== Work instructions ==
Wherever the string "dùng" turns up in the data, copy the whole line.

(Extracted page text data)
—————
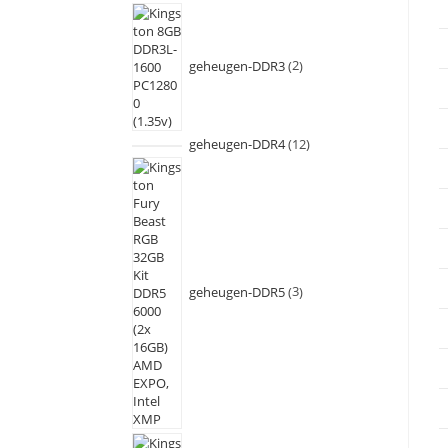
geheugen-DDR3
2
geheugen-DDR4
12
geheugen-DDR5
3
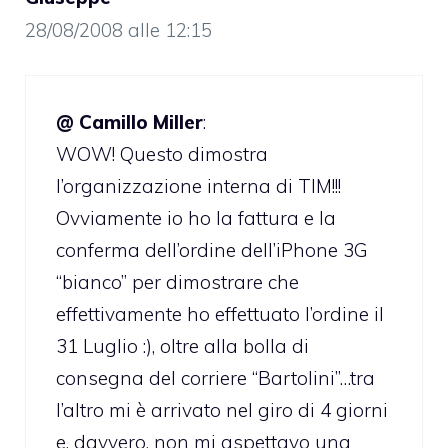
28/08/2008 alle 12:15
@ Camillo Miller
:
WOW! Questo dimostra
l’organizzazione interna di TIM!!!
Ovviamente io ho la fattura e la
conferma dell’ordine dell’iPhone 3G
“bianco” per dimostrare che
effettivamente ho effettuato l’ordine il
31 Luglio :), oltre alla bolla di
consegna del corriere “Bartolini”…tra
l’altro mi è arrivato nel giro di 4 giorni
e, davvero, non mi aspettavo una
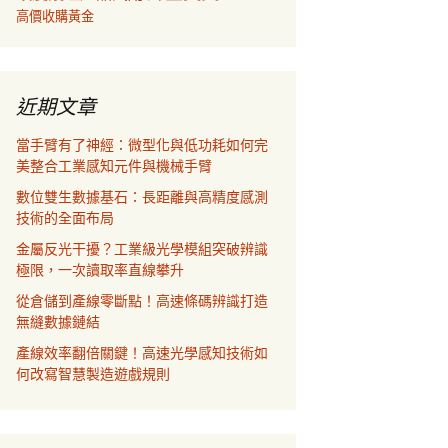
高價收購黃金
近期文章
當手臂有了神經：微型化與低功耗如何完
美整合工業感知元件與機械手臂
數位雙生數據基石：長距離與高精度感測
技術的全面布局
金屬反光干擾？工業級光學模組突破辨識
極限，一次讀取率直線攀升
從倉儲到產線零斷點！高速條碼辨識打造
無縫數據鏈結
產線效率翻倍關鍵！高速光學感知技術如
何改寫智慧製造遊戲規則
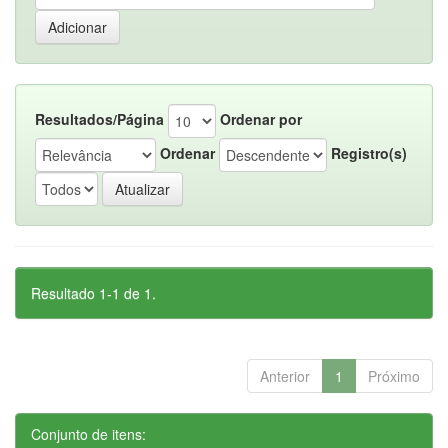
Resultados/Página
Ordenar por
Ordenar
Registro(s)
Resultado 1-1 de 1.
Anterior
1
Próximo
Conjunto de itens:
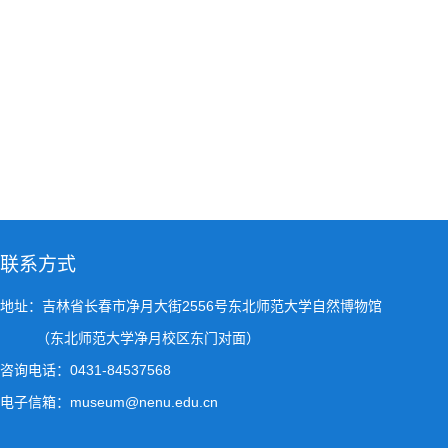
联系方式
地址：吉林省长春市净月大街2556号东北师范大学自然博物馆
（东北师范大学净月校区东门对面）
咨询电话：0431-84537568
电子信箱：museum@nenu.edu.cn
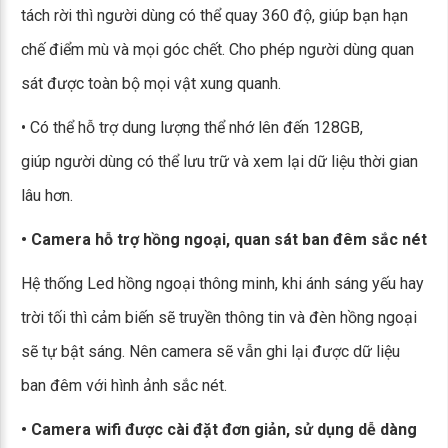
tách rời thì người dùng có thể quay 360 độ, giúp bạn hạn
chế điểm mù và mọi góc chết. Cho phép người dùng quan
sát được toàn bộ mọi vật xung quanh.
• Có thể hỗ trợ dung lượng thể nhớ lên đến 128GB,
giúp người dùng có thể lưu trữ và xem lại dữ liệu thời gian
lâu hơn.
• Camera hỗ trợ hồng ngoại, quan sát ban đêm sắc nét
Hệ thống Led hồng ngoại thông minh, khi ánh sáng yếu hay
trời tối thì cảm biến sẽ truyền thông tin và đèn hồng ngoại
sẽ tự bật sáng. Nên camera sẽ vẫn ghi lại được dữ liệu
ban đêm với hình ảnh sắc nét.
• Camera wifi được cài đặt đơn giản, sử dụng dễ dàng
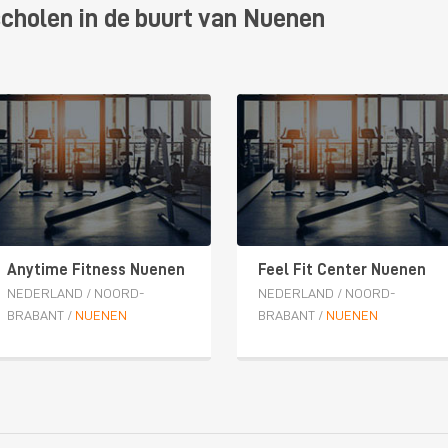
scholen in de buurt van Nuenen
Anytime Fitness Nuenen
Feel Fit Center Nuenen
NEDERLAND
/
NOORD-
NEDERLAND
/
NOORD-
BRABANT
/
NUENEN
BRABANT
/
NUENEN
—————
== Output ==
tách rời thì người dùng có thể quay 360 độ, giúp bạn hạn
chế điểm mù và mọi góc chết. Cho phép người dùng quan
giúp người dùng có thể lưu trữ và xem lại dữ liệu thời gian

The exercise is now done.